And tried with another approach by starting 4 instances of chrome manually and with:

Quote
# Function to download a page and handle "See more" clicks for specific pages
def download_page(download_url, output_path, port, retries=3):
    time.sleep(random.uniform(1.0, 3.0))
    logging.debug(f"Starting download for URL: {download_url} on port {port}")
    logging.debug(f"Output path: {output_path}")

    marker_file_path = os.path.splitext(output_path)[0] + "_status.txt"  # Define marker file path
    attempt = 0
    success = False

    try:
        while attempt < retries:
            attempt += 1
            logging.debug(f"Attempt {attempt} for URL: {download_url}")

            try:
                # Attach to existing Chrome instance on given port
                service = Service(chrome_path)
                chrome_options = webdriver.ChromeOptions()
                chrome_options.add_experimental_option("debuggerAddress", f"127.0.0.1:{port}")
                driver = webdriver.Chrome(service=service, options=chrome_options)

                logging.info(f"Attached to Chrome on port {port}")

                try:
                    # Navigate to the target page
                    driver.get(download_url)
                    logging.info(f"Page {download_url} loaded successfully.")
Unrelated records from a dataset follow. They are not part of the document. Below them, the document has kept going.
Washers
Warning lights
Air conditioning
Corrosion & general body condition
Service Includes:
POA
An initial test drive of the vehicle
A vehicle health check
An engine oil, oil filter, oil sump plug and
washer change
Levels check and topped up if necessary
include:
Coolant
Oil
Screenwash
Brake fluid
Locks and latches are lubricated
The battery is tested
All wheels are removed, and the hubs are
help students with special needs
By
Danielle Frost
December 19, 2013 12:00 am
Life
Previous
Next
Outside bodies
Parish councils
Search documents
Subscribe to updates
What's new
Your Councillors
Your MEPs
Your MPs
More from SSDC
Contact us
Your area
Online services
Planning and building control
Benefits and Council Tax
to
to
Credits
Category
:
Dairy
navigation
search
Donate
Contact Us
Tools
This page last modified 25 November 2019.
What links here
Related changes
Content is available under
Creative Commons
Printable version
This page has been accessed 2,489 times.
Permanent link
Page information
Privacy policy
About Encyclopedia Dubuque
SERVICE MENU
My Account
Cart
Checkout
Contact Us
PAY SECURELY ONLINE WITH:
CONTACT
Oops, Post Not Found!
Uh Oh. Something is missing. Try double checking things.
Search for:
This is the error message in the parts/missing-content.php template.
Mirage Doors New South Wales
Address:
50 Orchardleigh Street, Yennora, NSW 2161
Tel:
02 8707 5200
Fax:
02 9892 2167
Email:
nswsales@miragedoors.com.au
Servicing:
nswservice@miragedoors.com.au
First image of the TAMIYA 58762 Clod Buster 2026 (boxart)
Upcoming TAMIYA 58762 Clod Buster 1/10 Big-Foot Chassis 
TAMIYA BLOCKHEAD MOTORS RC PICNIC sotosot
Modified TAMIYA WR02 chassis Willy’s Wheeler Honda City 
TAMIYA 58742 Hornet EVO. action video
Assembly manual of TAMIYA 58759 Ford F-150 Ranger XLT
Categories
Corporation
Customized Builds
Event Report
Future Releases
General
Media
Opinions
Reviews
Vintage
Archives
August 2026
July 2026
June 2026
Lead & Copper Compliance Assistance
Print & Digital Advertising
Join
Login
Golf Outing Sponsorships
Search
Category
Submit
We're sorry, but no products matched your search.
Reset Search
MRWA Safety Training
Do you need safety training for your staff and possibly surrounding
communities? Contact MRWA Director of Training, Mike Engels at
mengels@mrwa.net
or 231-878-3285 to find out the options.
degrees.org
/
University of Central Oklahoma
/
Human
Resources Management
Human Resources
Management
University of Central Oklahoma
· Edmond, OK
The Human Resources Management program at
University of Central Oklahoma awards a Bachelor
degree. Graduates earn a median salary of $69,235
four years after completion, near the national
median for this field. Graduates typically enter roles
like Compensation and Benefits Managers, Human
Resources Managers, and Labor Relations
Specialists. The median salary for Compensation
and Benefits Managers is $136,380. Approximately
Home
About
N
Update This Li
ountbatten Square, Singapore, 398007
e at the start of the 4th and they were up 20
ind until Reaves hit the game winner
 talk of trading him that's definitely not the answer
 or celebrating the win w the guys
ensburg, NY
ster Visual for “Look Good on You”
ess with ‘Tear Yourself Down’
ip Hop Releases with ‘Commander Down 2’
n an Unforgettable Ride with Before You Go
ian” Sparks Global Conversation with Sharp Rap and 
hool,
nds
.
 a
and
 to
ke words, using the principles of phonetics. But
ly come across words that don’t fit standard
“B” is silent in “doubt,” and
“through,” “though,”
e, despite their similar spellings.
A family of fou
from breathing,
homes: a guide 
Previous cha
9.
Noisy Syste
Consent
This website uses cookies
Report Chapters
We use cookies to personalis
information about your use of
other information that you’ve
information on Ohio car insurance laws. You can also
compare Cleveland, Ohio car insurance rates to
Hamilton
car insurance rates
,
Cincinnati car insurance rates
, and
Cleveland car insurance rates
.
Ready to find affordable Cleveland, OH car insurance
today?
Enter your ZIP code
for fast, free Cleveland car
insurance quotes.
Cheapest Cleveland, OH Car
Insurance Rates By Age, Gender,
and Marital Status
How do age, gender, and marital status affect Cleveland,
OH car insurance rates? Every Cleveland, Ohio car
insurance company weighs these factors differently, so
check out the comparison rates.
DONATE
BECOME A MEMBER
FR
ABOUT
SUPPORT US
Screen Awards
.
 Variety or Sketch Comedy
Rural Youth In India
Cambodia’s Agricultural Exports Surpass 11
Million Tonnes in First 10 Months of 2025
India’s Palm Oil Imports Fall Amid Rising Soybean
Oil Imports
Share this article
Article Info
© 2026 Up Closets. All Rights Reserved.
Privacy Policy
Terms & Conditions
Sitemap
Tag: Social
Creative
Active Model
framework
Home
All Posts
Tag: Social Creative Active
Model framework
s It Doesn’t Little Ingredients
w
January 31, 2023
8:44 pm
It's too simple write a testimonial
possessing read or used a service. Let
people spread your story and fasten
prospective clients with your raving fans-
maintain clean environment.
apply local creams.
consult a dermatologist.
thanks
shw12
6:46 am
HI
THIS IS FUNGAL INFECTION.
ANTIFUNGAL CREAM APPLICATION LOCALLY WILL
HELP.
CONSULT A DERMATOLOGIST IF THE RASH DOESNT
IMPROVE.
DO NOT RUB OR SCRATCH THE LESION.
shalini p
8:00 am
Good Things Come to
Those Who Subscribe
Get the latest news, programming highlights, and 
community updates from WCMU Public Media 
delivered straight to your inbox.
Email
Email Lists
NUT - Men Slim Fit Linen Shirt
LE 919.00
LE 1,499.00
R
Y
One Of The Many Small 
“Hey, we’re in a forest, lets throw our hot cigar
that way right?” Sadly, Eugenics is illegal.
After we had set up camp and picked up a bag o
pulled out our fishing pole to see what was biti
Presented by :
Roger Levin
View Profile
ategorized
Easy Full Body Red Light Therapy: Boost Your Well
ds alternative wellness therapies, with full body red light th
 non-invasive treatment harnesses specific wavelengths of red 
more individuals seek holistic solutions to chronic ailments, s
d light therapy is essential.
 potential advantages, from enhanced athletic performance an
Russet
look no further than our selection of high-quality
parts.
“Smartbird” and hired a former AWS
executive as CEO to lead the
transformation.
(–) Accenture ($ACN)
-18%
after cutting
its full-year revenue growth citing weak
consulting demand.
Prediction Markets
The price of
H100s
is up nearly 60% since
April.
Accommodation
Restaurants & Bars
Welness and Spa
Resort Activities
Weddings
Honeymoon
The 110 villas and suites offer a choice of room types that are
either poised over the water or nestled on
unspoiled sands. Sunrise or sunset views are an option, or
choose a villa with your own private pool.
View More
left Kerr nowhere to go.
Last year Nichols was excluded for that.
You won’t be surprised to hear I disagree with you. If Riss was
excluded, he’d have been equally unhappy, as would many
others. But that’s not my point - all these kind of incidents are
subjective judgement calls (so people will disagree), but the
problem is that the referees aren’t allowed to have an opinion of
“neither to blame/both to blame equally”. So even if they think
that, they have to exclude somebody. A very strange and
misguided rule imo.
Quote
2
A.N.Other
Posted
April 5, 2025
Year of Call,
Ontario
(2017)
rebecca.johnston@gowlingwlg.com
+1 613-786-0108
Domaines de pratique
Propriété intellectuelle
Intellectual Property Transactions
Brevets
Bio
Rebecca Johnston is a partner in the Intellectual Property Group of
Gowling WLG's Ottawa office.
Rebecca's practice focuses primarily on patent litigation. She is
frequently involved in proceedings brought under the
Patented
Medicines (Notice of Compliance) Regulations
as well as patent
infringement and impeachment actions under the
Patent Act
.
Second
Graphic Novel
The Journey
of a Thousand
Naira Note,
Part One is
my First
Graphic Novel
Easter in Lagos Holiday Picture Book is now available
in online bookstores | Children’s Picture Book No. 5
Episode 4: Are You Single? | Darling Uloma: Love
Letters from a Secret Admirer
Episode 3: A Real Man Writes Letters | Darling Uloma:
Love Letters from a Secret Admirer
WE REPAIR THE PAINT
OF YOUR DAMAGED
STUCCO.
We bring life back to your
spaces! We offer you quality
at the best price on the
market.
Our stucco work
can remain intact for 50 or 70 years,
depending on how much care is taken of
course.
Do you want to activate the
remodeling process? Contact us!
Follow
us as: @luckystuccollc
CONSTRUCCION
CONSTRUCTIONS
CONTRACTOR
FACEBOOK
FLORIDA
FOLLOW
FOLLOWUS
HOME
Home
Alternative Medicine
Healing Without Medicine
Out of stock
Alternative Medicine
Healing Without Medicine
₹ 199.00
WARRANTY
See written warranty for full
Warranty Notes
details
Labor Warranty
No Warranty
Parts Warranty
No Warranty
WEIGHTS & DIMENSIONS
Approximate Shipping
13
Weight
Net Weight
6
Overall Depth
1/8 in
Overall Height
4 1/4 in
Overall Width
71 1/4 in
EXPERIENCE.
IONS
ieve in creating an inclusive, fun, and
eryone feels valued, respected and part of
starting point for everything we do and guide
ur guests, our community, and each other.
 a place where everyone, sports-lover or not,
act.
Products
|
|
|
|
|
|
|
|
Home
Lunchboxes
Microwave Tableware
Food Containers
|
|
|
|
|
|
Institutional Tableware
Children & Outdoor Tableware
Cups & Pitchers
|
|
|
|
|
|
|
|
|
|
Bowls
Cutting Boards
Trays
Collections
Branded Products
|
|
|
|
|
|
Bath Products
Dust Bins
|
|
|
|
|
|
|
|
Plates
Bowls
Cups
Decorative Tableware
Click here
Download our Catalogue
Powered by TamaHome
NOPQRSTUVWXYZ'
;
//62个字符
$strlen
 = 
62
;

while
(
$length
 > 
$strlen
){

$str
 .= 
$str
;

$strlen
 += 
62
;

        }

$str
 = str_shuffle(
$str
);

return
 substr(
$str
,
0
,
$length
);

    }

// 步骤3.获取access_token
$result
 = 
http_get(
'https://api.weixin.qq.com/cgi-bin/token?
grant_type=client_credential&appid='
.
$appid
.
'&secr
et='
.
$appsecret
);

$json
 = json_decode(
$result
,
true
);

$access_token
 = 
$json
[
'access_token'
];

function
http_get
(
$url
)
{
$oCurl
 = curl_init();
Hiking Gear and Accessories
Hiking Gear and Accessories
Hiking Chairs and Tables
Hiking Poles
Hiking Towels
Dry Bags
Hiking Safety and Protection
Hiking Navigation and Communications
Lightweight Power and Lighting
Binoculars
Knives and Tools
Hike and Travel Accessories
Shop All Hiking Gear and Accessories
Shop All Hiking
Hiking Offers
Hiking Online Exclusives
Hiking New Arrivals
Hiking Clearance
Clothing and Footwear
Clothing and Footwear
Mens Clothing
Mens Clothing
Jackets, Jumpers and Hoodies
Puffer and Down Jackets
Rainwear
                    # Wait for the page to load
                    WebDriverWait(driver, 3).until(
                        EC.presence_of_element_located((By.TAG_NAME, "body"))
                    )

                    # Click all "See more" buttons only for specific pages
                    if any(keyword in download_url for keyword in [
                        'fullcredits', 'awards', 'keywords', 'releaseinfo', 'plotsummary',
                        'reviews', 'companycredits', 'locations', 'technical',
                        'externalsites', 'movieconnections'
                    ]):

                        def click_all_or_more_buttons():
                            """
                            Clicks every 'See all' or 'X more' button on the page,
                            starting from the bottom to handle pages like Movie Connections.
                            Waits for content to load after each click.
                            """
                            while True:
                                try:
                                    # Find all current see-more buttons
                                    buttons = driver.find_elements(
                                        By.XPATH, "//button[contains(@class, 'ipc-see-more__button')]"
                                    )
                                    if not buttons:
                                        break

                                    # Reverse order: start from bottom-most button
                                    buttons = list(reversed(buttons))
                                    clicked_any = False

                                    for button in buttons:
                                        try:
                                            text = button.text.strip().lower()
                                            if "all" in text or "more" in text:
                                                logging.info(f"Clicking button with text: {text}")
                                                driver.execute_script("arguments[0].scrollIntoView(true);", button)
                                                time.sleep(0.5)
                                                driver.execute_script("arguments[0].click();", button)
                                                # Wait until the button becomes stale (DOM updated)
                                                WebDriverWait(driver, 10).until(EC.staleness_of(button))
                                                clicked_any = True
                                                break  # re-find buttons after DOM update
                                        except Exception as e:
                                            logging.warning(f"Could not click button: {e}")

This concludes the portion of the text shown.